Her bargain had been made and must be kept and Zebedee would understand. He would not be angry with her: he had only been angry with her once, and he had always understood. He would feel her agony in that room at Halkett's Farm, with Miriam, white and stricken, on the floor, and George Halkett, hot and maddened, on the bed, and he would know that hers had been the only way.

These were her thoughts as she went about the house, hasping windows and bolting doors, with a dreary sense of the futility of caution.

"For you see, Jim, the horse is stolen already," she said.

She did not forget to bid Jane good-night; she undressed and laid her clothes neatly in their place, and without difficulty she dropped into a sleep as deep as her own trouble.

She had the virtues of her defects, a stoicism to match her resolutions, and she was angered when she rose and saw the reflection of eyes that had looked on sorrow.
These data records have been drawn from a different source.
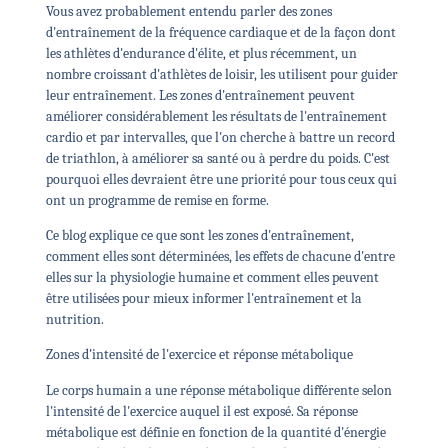
Vous avez probablement entendu parler des zones
d'entraînement de la fréquence cardiaque et de la façon dont
les athlètes d'endurance d'élite, et plus récemment, un
nombre croissant d'athlètes de loisir, les utilisent pour guider
leur entraînement. Les zones d'entraînement peuvent
améliorer considérablement les résultats de l'entraînement
cardio et par intervalles, que l'on cherche à battre un record
de triathlon, à améliorer sa santé ou à perdre du poids. C'est
pourquoi elles devraient être une priorité pour tous ceux qui
ont un programme de remise en forme.
Ce blog explique ce que sont les zones d'entraînement,
comment elles sont déterminées, les effets de chacune d'entre
elles sur la physiologie humaine et comment elles peuvent
être utilisées pour mieux informer l'entraînement et la
nutrition.
Zones d'intensité de l'exercice et réponse métabolique
Le corps humain a une réponse métabolique différente selon
l'intensité de l'exercice auquel il est exposé. Sa réponse
métabolique est définie en fonction de la quantité d'énergie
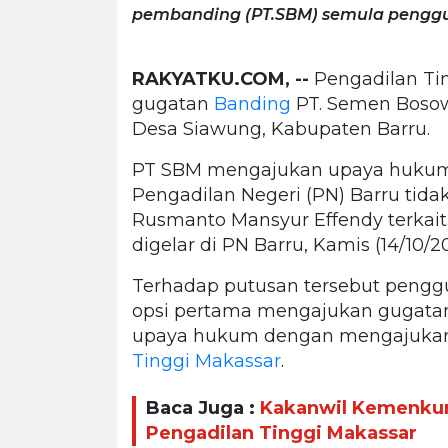
pembanding (PT.SBM) semula penggu
RAKYATKU.COM, --
Pengadilan Ti
gugatan
Banding
PT. Semen Bosowa
Desa Siawung, Kabupaten Barru.
PT SBM mengajukan upaya hukum
Pengadilan Negeri (PN) Barru tid
Rusmanto Mansyur Effendy terkait
digelar di PN Barru, Kamis (14/10/20
Terhadap putusan tersebut penggu
opsi pertama mengajukan gugatan
upaya hukum dengan mengajuka
Tinggi Makassar
.
Baca Juga :
Kakanwil Kemenkum
Pengadilan Tinggi Makassar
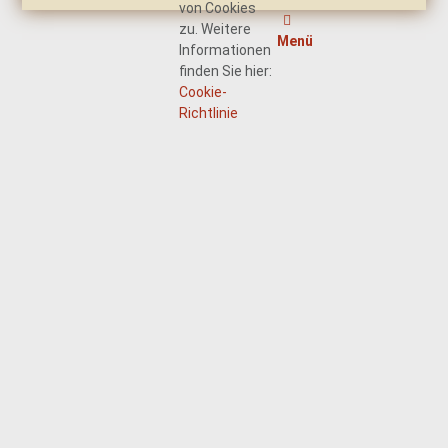
von Cookies
zu. Weitere
Menü
Informationen
finden Sie hier:
Cookie-
Richtlinie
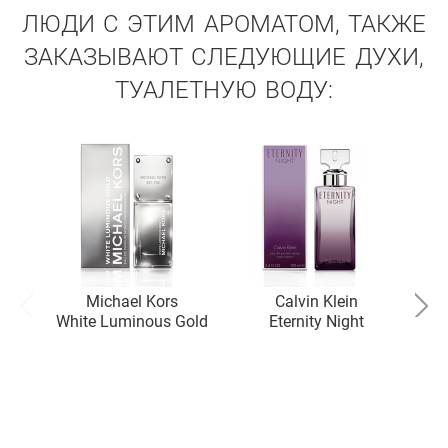
ЛЮДИ С ЭТИМ АРОМАТОМ, ТАКЖЕ
ЗАКАЗЫВАЮТ СЛЕДУЮЩИЕ ДУХИ,
ТУАЛЕТНУЮ ВОДУ:
Michael Kors
Calvin Klein
White Luminous Gold
Eternity Night
M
She shook her head at the person in the glass and, leaning from the window and finding the garden no less lovely for the traffic of the night, she was enspirited by that example, and ran downstairs to open the front door and let in the morning. Then she turned to face the business of another day.

She was amazed to find her stepmother in the kitchen, making pastry by the window, to see the fire burning heartily and the breakfast-things ready on a tray.

"What are you doing?" she demanded from the doorway.

Mildred Caniper looked round. Her eyes were very bright and Helen waited in dread of the garrulousness of last night, but Mildred spoke with the old incisive tongue, though it moved slowly.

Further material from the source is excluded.